2020-09-10 18:23:34 UTC
She began the real sexual revolution for women': Shere Hite dies aged 77
Reviled by Playboy, her 1976 study of 3,500 women challenged male assumptions about sex
Thu 10 Sep 2020 12.30 EDT
The pioneering feminist Shere Hite, known for her research on female sexuality, has died at the age of 77. She was best known for The Hite Report: A Nationwide Study of Female Sexuality, which has sold more than 50m copies since publication in 1976.

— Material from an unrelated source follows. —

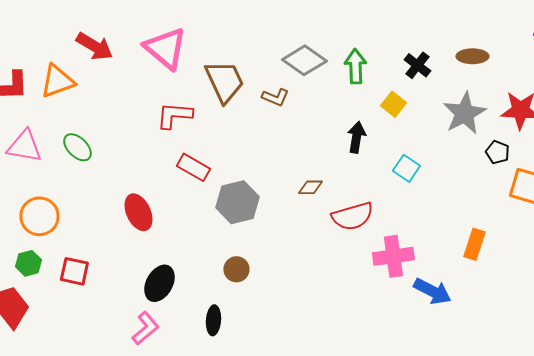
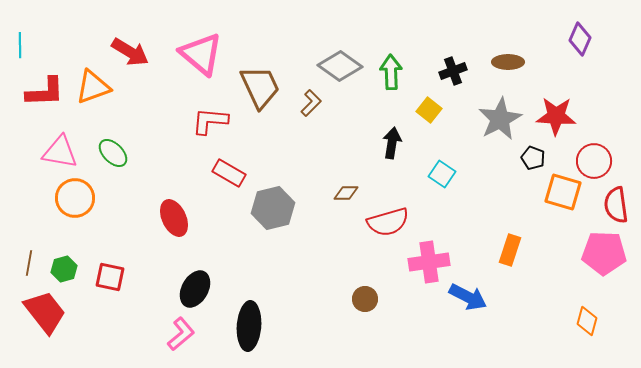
black cross: (417, 65) -> (453, 71), turned 32
brown L-shape: (275, 97) -> (311, 103), turned -68
orange circle: (39, 216) -> (75, 198), moved
brown circle: (236, 269) -> (365, 299), moved
black ellipse: (213, 320) -> (249, 326), size x1.6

Based on the views of 3,500 women, it challenged male assumptions about sex by revealing that many women were not stimulated by sexual penetration. It also encouraged women to take control of their sex lives. It was dismissed as “anti-male” and dubbed the Hate Report by Playboy.
“I was saying that penetration didn’t do anything for women and that got some people terribly upset,” she told the Guardian in 2011.
She added: “I was the only sex researcher at that time who was feminist. I tried to extend the idea of sexual activity to female orgasm and masturbation.”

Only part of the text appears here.